(Provided records begins)

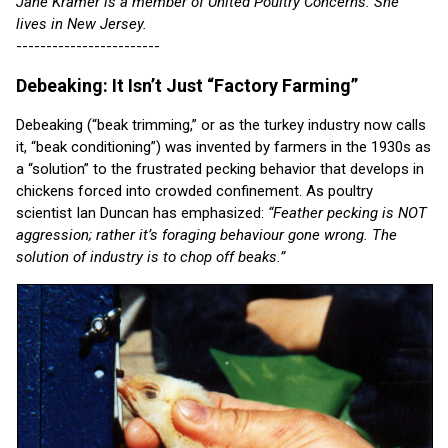
Jane Kramer is a member of United Poultry Concerns. She
lives in New Jersey.
------------------------
Debeaking: It Isn’t Just “Factory Farming”
Debeaking (“beak trimming,” or as the turkey industry now calls
it, “beak conditioning”) was invented by farmers in the 1930s as
a “solution” to the frustrated pecking behavior that develops in
chickens forced into crowded confinement. As poultry
scientist Ian Duncan has emphasized:
“Feather pecking is NOT
aggression; rather it’s foraging behaviour gone wrong. The
solution of industry is to chop off beaks.”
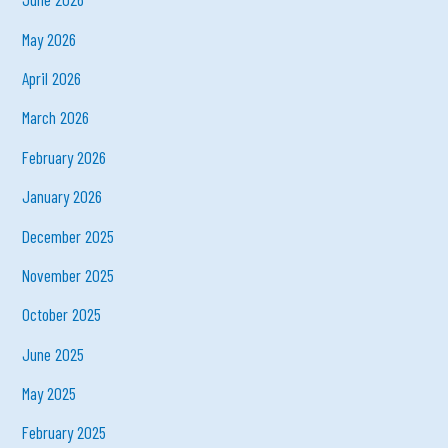
May 2026
April 2026
March 2026
February 2026
January 2026
December 2025
November 2025
October 2025
June 2025
May 2025
February 2025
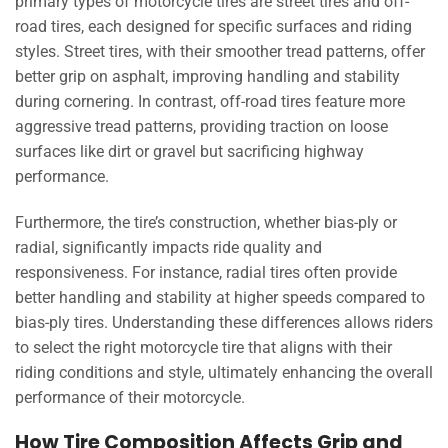
primary types of motorcycle tires are street tires and off-
road tires, each designed for specific surfaces and riding
styles. Street tires, with their smoother tread patterns, offer
better grip on asphalt, improving handling and stability
during cornering. In contrast, off-road tires feature more
aggressive tread patterns, providing traction on loose
surfaces like dirt or gravel but sacrificing highway
performance.
Furthermore, the tire’s construction, whether bias-ply or
radial, significantly impacts ride quality and
responsiveness. For instance, radial tires often provide
better handling and stability at higher speeds compared to
bias-ply tires. Understanding these differences allows riders
to select the right motorcycle tire that aligns with their
riding conditions and style, ultimately enhancing the overall
performance of their motorcycle.
How Tire Composition Affects Grip and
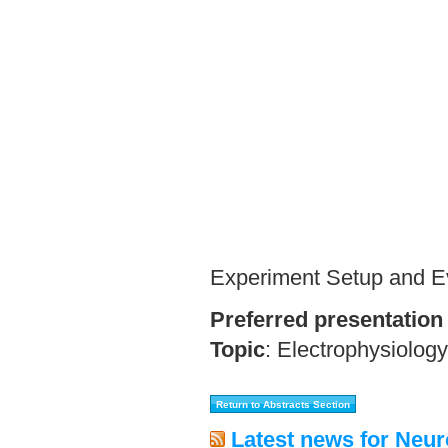
Experiment Setup and E
Preferred presentation
Topic
:
Electrophysiology
Latest news for Neur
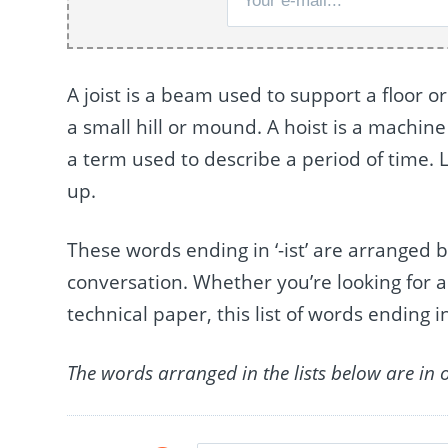
A joist is a beam used to support a floor or
a small hill or mound. A hoist is a machine 
a term used to describe a period of time. La
up.
These words ending in ‘-ist’ are arrange
conversation. Whether you’re looking for a
technical paper, this list of words ending in
The words arranged in the lists below are in 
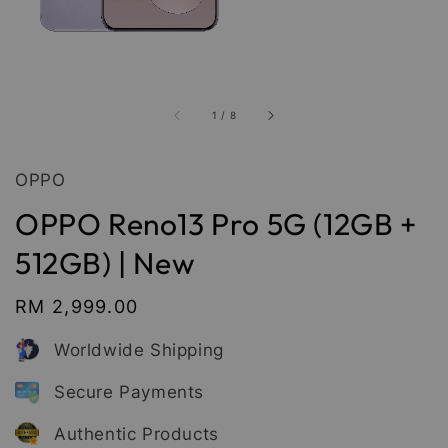
1
/
8
OPPO
OPPO Reno13 Pro 5G (12GB +
512GB) | New
Regular
RM 2,999.00
price
Worldwide Shipping
Secure Payments
Authentic Products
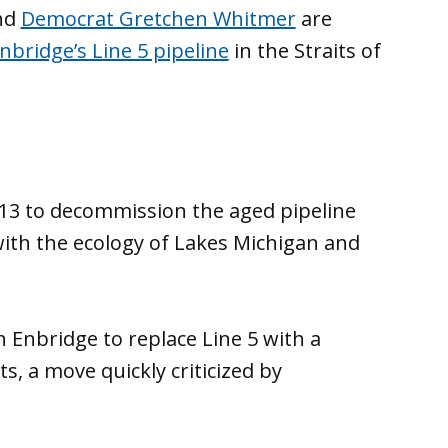
nd
Democrat Gretchen Whitmer
are
nbridge’s Line 5 pipeline
in the Straits of
13 to decommission the aged pipeline
ith the ecology of Lakes Michigan and
 Enbridge to replace Line 5 with a
s, a move quickly criticized by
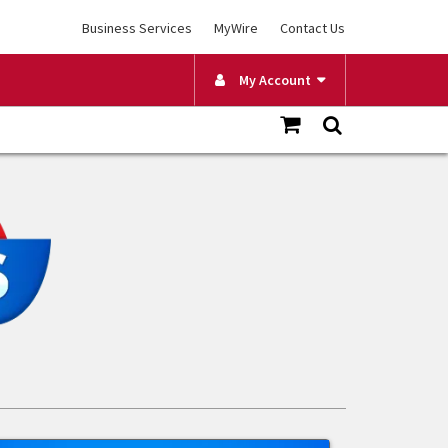
Business Services
MyWire
Contact Us
My Account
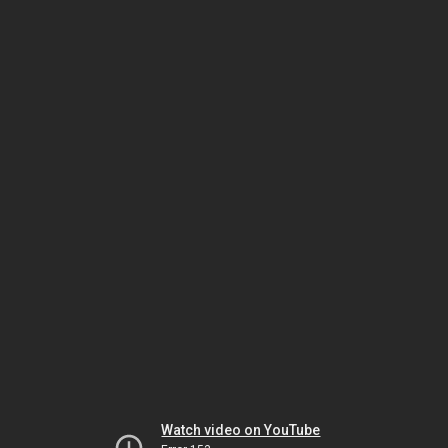
Watch video on YouTube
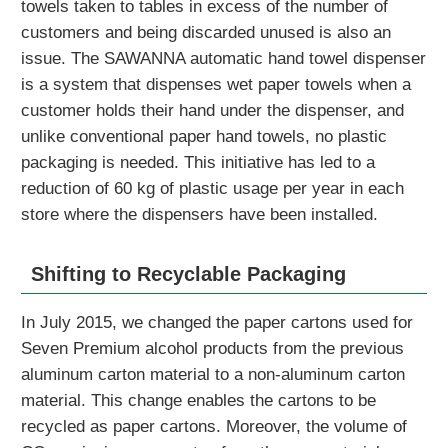
towels taken to tables in excess of the number of
customers and being discarded unused is also an
issue. The SAWANNA automatic hand towel dispenser
is a system that dispenses wet paper towels when a
customer holds their hand under the dispenser, and
unlike conventional paper hand towels, no plastic
packaging is needed. This initiative has led to a
reduction of 60 kg of plastic usage per year in each
store where the dispensers have been installed.
Shifting to Recyclable Packaging
In July 2015, we changed the paper cartons used for
Seven Premium alcohol products from the previous
aluminum carton material to a non-aluminum carton
material. This change enables the cartons to be
recycled as paper cartons. Moreover, the volume of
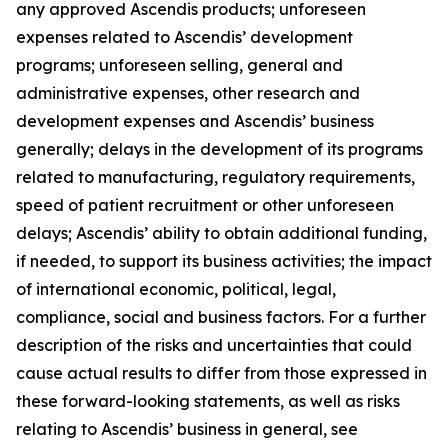
any approved Ascendis products; unforeseen
expenses related to Ascendis’ development
programs; unforeseen selling, general and
administrative expenses, other research and
development expenses and Ascendis’ business
generally; delays in the development of its programs
related to manufacturing, regulatory requirements,
speed of patient recruitment or other unforeseen
delays; Ascendis’ ability to obtain additional funding,
if needed, to support its business activities; the impact
of international economic, political, legal,
compliance, social and business factors. For a further
description of the risks and uncertainties that could
cause actual results to differ from those expressed in
these forward-looking statements, as well as risks
relating to Ascendis’ business in general, see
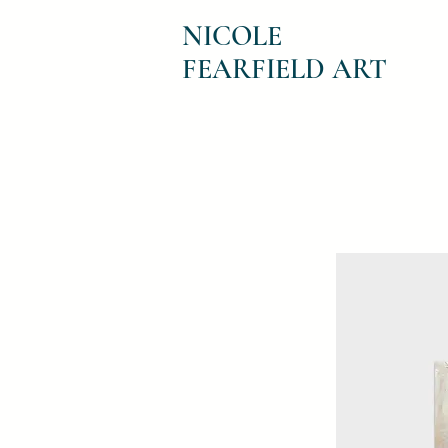
NICOLE
FEARFIELD ART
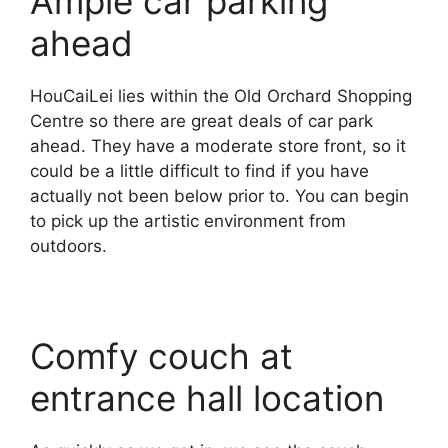
Ample car parking
ahead
HouCaiLei lies within the Old Orchard Shopping
Centre so there are great deals of car park
ahead. They have a moderate store front, so it
could be a little difficult to find if you have
actually not been below prior to. You can begin
to pick up the artistic environment from
outdoors.
Comfy couch at
entrance hall location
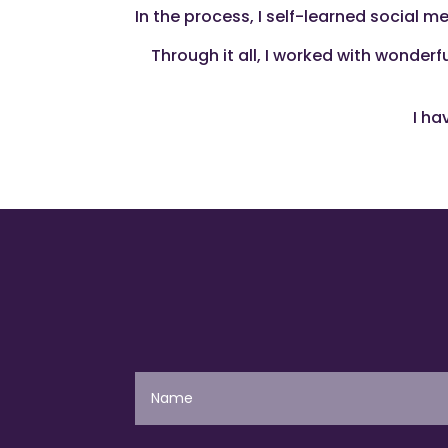
In the process, I self-learned social 
Through it all, I worked with wonder
I ha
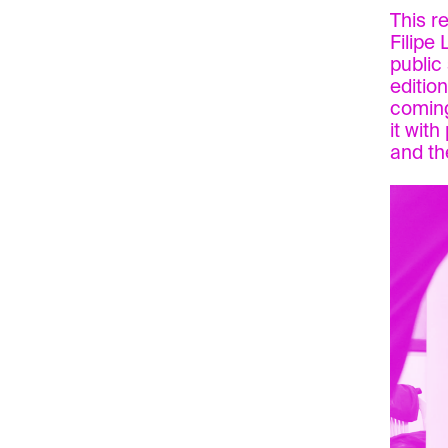
This r
Filipe
public 
editio
coming
it wit
and th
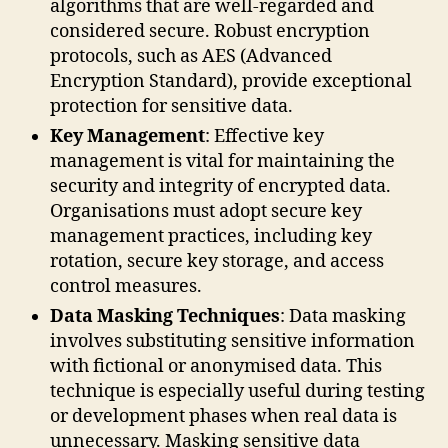
algorithms that are well-regarded and
considered secure. Robust encryption
protocols, such as AES (Advanced
Encryption Standard), provide exceptional
protection for sensitive data.
Key Management
: Effective key
management is vital for maintaining the
security and integrity of encrypted data.
Organisations must adopt secure key
management practices, including key
rotation, secure key storage, and access
control measures.
Data Masking Techniques
: Data masking
involves substituting sensitive information
with fictional or anonymised data. This
technique is especially useful during testing
or development phases when real data is
unnecessary. Masking sensitive data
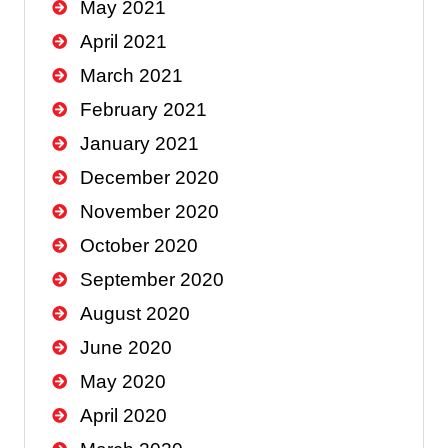
May 2021
April 2021
March 2021
February 2021
January 2021
December 2020
November 2020
October 2020
September 2020
August 2020
June 2020
May 2020
April 2020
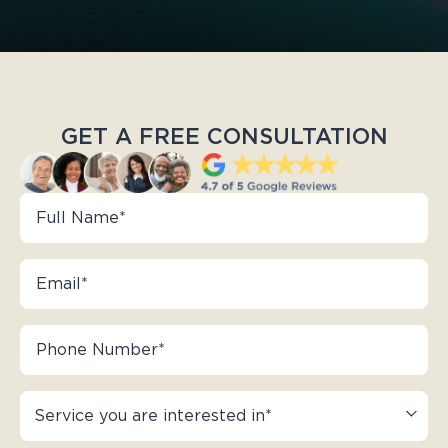
GET A FREE CONSULTATION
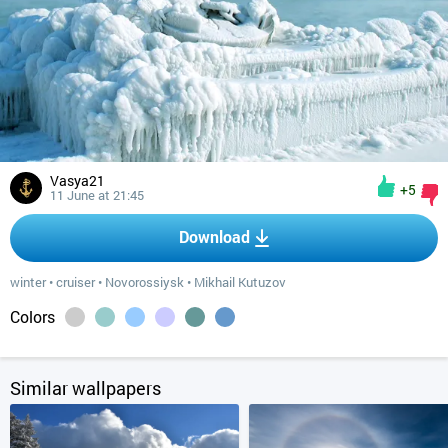
Vasya21
+5
11 June at 21:45
Download
winter
•
cruiser
•
Novorossiysk
•
Mikhail Kutuzov
Colors
Similar wallpapers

(Provided records ends)

§ **Task brief**
Lines that include the word "social" are to be extracted from the data above.

§ **Exercise output**
compliance, social and business factors. For a further
In the process, I self-learned social 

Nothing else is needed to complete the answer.